Plasma pTau217 and pTau231 predict progression to dementia in Parkinson’s disease: a prospective longitudinal study
摘要
This prospective study evaluated the prognostic utility of Alzheimer’s disease-related plasma biomarkers (phosphorylated tau [pTau217 and pTau231], the amyloid-β [Aβ] 42/40 ratio) and neurofilament light chain (NfL) in 123 Parkinson’s disease (PD) patients and 40 controls. Over a mean 5.1-year follow-up, 35 of 109 initially non-demented PD patients (32.1%) progressed to dementia. Plasma pTau217 and NfL levels were elevated, whereas the Aβ42/40 ratio was reduced, in cognitively impaired PD groups versus controls.
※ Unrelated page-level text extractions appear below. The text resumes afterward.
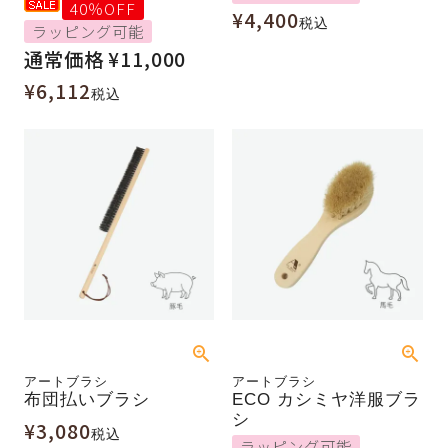
40％OFF
¥
4,400
税込
ラッピング可能
通常価格
¥
11,000
¥
6,112
税込
アートブラシ
アートブラシ
布団払いブラシ
ECO カシミヤ洋服ブラ
シ
¥
3,080
税込
ラッピング可能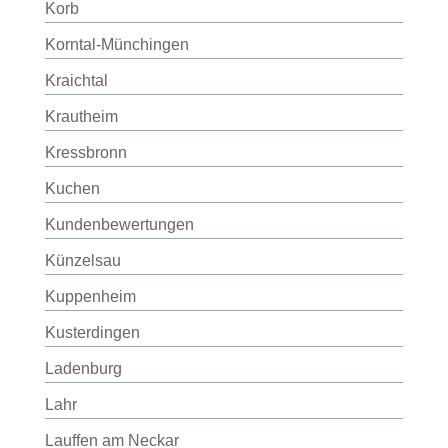
Korb
Korntal-Münchingen
Kraichtal
Krautheim
Kressbronn
Kuchen
Kundenbewertungen
Künzelsau
Kuppenheim
Kusterdingen
Ladenburg
Lahr
Lauffen am Neckar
Baseline pTau217 accurately differentiated dementia converters from non-converters (AUC = 0.877; 95% CI: 0.798–0.956). Patients with pTau217 ≥ 0.268 pg/mL had a higher risk of dementia progression (HR: 5.49; 95% CI: 2.37–12.74). This risk was further elevated in patients in the highest quartile ( ≥ 0.36 pg/mL; HR: 11.35; 95% CI: 2.60–49.59) versus the lowest quartile ( < 0.20 pg/mL). Similarly, the pTau231 cut-off ( ≥ 2.575 pg/mL) predicted an increased risk of dementia (HR: 3.89; 95% CI: 1.67–9.03). Both pTau217 and pTau231 demonstrated high predictive performance in Cox models (C-index: 0.806 and 0.796, respectively). Plasma NfL exhibited longitudinal increases during follow-up. Baseline plasma pTau217 and pTau231 serve as surrogate markers for predicting dementia progression in PD. Further validation of these biomarker cut-off values is warranted.